The inspector crossed to it. Following him, the pallid vice-president said: “The top right-hand drawer, it’s probably locked.” The drawer wasn’t locked. McKee pulled it open. There was no gun in sight. They searched the desk thoroughly. There was no gun in i
t anywhere.
“Who,” McKee demanded, “had keys to this desk?” “Only Mr Borrow and Michael Savage.”
“And who is Michael Savage?”
Paulson was taken aback by the Scotsman’s tone. “He’s— why, he’s Mr Borrow’s assistant. He’s young but able. Very able.”
“Anyone happen to know where Savage is now or where he can be located?”
Paulson said, “He must be downstairs in the subbasement doing a mask for the south windows. He was to show them to me when he finished.”
McKee turned to the waiting detectives. “Get Savage,” he directed.
But there was no Mr Savage to get. He had been there recently. The bowl of a pipe identified as his, resting in a monkey’s skull among his belongings in a cubicle in the bowels of Garth and Campbell’s on the level two floors below was still warm, but Savage had vanished in what was evidently a hurry shortly before the arrival of the police.
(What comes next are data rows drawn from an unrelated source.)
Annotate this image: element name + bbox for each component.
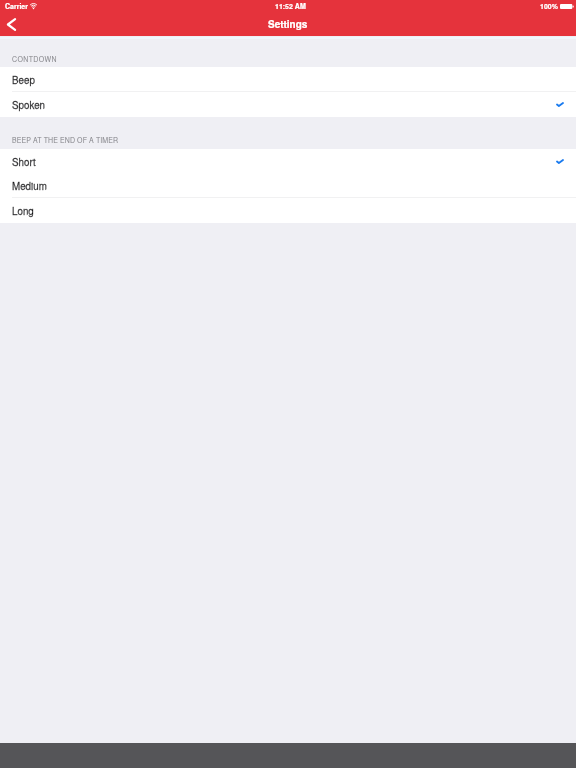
staticText: Medium xyxy=(12,179,47,193)
button[interactable]: Medium xyxy=(0,173,576,198)
staticText: Carrier xyxy=(5,1,28,11)
staticText: Short xyxy=(12,155,36,169)
button[interactable]: Short xyxy=(0,149,576,174)
staticText: 11:52 AM xyxy=(275,1,306,11)
staticText: BEEP AT THE END OF A TIMER xyxy=(12,135,119,145)
staticText: CONTDOWN xyxy=(12,54,57,64)
staticText: Spoken xyxy=(12,98,46,112)
staticText: 100% xyxy=(540,1,558,11)
staticText: Settings xyxy=(268,17,308,31)
staticText: Spoken xyxy=(12,98,46,112)
staticText: Beep xyxy=(12,73,35,87)
staticText: Medium xyxy=(12,179,47,193)
button[interactable]: Long xyxy=(0,198,576,223)
button[interactable]: Back xyxy=(0,12,30,36)
staticText: Short xyxy=(12,155,36,169)
button[interactable]: Beep xyxy=(0,67,576,92)
staticText: Long xyxy=(12,204,34,218)
staticText: Beep xyxy=(12,73,35,87)
button[interactable]: Spoken xyxy=(0,92,576,117)
staticText: Long xyxy=(12,204,34,218)
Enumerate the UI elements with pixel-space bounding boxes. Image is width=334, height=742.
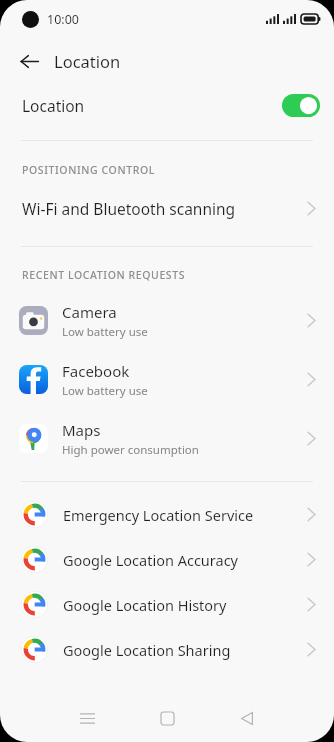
staticText: Emergency Location Service: [63, 505, 307, 525]
staticText: Location: [54, 50, 121, 72]
staticText: Camera: [62, 302, 117, 322]
button[interactable]: Recent apps: [72, 703, 102, 733]
staticText: 10:00: [47, 11, 79, 28]
button[interactable]: Camera: [0, 291, 334, 350]
staticText: Low battery use: [62, 324, 148, 340]
button[interactable]: Location: [0, 82, 334, 128]
button[interactable]: Back: [232, 703, 262, 733]
staticText: POSITIONING CONTROL: [22, 163, 155, 177]
button[interactable]: Google Location Accuracy: [0, 537, 334, 582]
button[interactable]: Home: [152, 703, 182, 733]
staticText: Maps: [62, 420, 101, 440]
button[interactable]: Google Location History: [0, 582, 334, 627]
staticText: High power consumption: [62, 442, 199, 458]
staticText: Low battery use: [62, 383, 148, 399]
staticText: RECENT LOCATION REQUESTS: [22, 268, 186, 282]
staticText: Google Location Sharing: [63, 640, 307, 660]
button[interactable]: Wi-Fi and Bluetooth scanning: [0, 186, 334, 230]
staticText: Wi-Fi and Bluetooth scanning: [22, 198, 307, 219]
button[interactable]: Google Location Sharing: [0, 627, 334, 672]
button[interactable]: Back: [12, 44, 46, 78]
button[interactable]: Emergency Location Service: [0, 492, 334, 537]
button[interactable]: Facebook: [0, 350, 334, 409]
staticText: Google Location Accuracy: [63, 550, 307, 570]
staticText: Facebook: [62, 361, 130, 381]
button[interactable]: Maps: [0, 409, 334, 468]
staticText: Location: [22, 95, 282, 116]
staticText: Google Location History: [63, 595, 307, 615]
McKee picked up the nearest phone and called headquarters.
CHAPTER 2
IN THE SNOW that swirled through the crowds in Manhattan’s cross streets the little man named Todhunter had difficulty keeping the girl in sight, the girl with the slim dark face he had followed away from Garth and Campbell’s. Once free of the press in front of the department store she moved fast and with purpose.
The small green hat she wore was a help. He scuttled after it up Fifth to Forty-ninth, across Forty-ninth to Sixth and up Sixth to Fiftieth. Brilliant light poured down on her as she passed under the canopy at Roxy’s theater. From there she went straight west to the uptown station of the Broadway subway.
Todhunter decreased the distance between them from sixty to twenty feet as she went down the steps. A local was just pulling to a stop. The girl boarded a car at the northern end. Todhunter slipped through the middle doors. The train was jammed so he edged up slightly in the car until he had a clear view of the green hat.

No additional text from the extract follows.